In a paper published in eLife, researchers for the first time show how M.tb turns lung granulomas, usually tasked with controlling TB infection, against the body.
Mycobacterium tuberculosis (M.tb) is the bacteria that causes tuberculosis (TB). Globally there are an estimated 10-million new cases of TB diagnosed each year and it is responsible for close to 2-million deaths. TB is one of the leading causes of death in South Africa.
In a TB-infected person the immune system tries to control and isolate infection by forming protective ‘nodules’ in the lung called granulomas. Granulomas are made up of a core of macrophages, a type of white blood cell that fights disease by engulfing pathogens and keeping them in a cellular compartment where they are killed or cannot grow. However, when macrophages inside the granuloma die off in large numbers they lose control and the granuloma, now a combination of live M.tb and dead and decaying material from macrophages, is coughed up out of the lung. This allows M.tb to be transmitted to other people.
The processes involved in tipping the granuloma from a structure which effectively isolates and controls the infection to a structure which promotes it were previously not understood.
Using long duration time-lapse microscopy to image TB infection dynamics in human macrophages, researchers in the lab of Dr Alex Sigal set out to find answers.

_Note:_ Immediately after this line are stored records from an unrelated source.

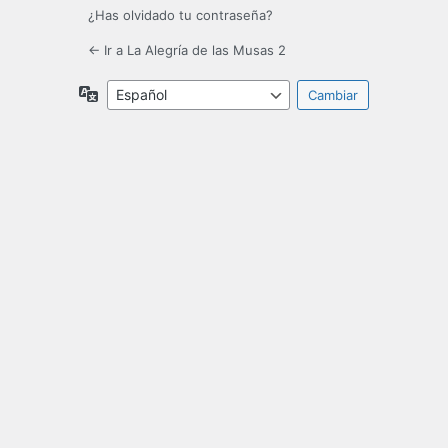
¿Has olvidado tu contraseña?
← Ir a La Alegría de las Musas 2
Idioma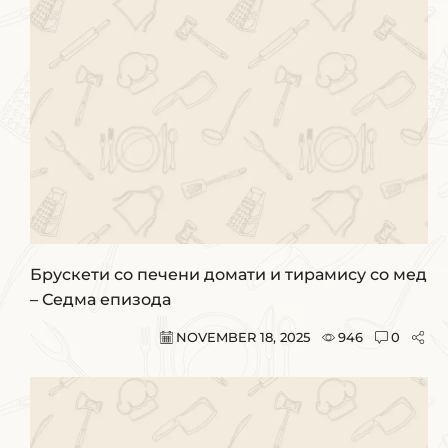
Брускети со печени домати и тирамису со мед
– Седма епизода
NOVEMBER 18, 2025
946
0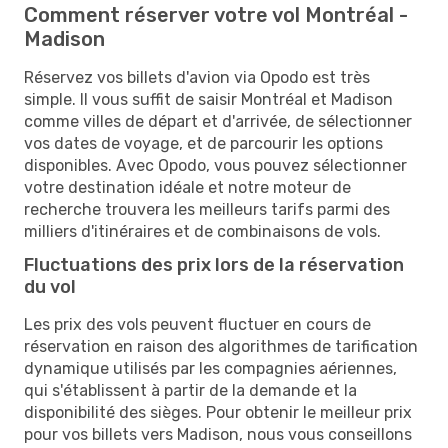
Comment réserver votre vol Montréal -
Madison
Réservez vos billets d'avion via Opodo est très
simple. Il vous suffit de saisir Montréal et Madison
comme villes de départ et d'arrivée, de sélectionner
vos dates de voyage, et de parcourir les options
disponibles. Avec Opodo, vous pouvez sélectionner
votre destination idéale et notre moteur de
recherche trouvera les meilleurs tarifs parmi des
milliers d'itinéraires et de combinaisons de vols.
Fluctuations des prix lors de la réservation
du vol
Les prix des vols peuvent fluctuer en cours de
réservation en raison des algorithmes de tarification
dynamique utilisés par les compagnies aériennes,
qui s'établissent à partir de la demande et la
disponibilité des sièges. Pour obtenir le meilleur prix
pour vos billets vers Madison, nous vous conseillons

They show how M.tb bacilli clump, ‘ganging up’ on one macrophage. They are not killed when they kill the macrophage and instead rapidly grow inside the dead cell, with a doubling time faster than the extracellular environment and in live cells. The next macrophage to pick up the dead infected cell will have more bacteria to deal with, and so a higher chance of dying. “M.tb therefore uses macrophages as both fuel to grow on, and bait to attract the next cell,” said Dr Sigal.
“In this study, we show that once a cascade of cellular infection starts with a clump of TB, it is very difficult to stop. An important next step would be to understand, at the cellular level, how that initial clump of bacteria was allowed to form,” said Dr Deeqa Mahamed, lead author on the paper.
Above: How M.tb ‘serially kills’ macrophages: Outlined cells are those which will be killed by a clump of TB. Serial killing order is: Green – Yellow – Magenta – Blue, with the serial killing TB clump moving top right to bottom left. What enables the serial killing is 1) The TB bacteria clump together, enabling them to gang up on one macrophage. 2) They are not killed when they kill the macrophage. 3) They rapidly grow inside the dead macrophage so that the next cell to pick up the dead infected cell will have more bacteria to deal with, and so a higher chance of dying.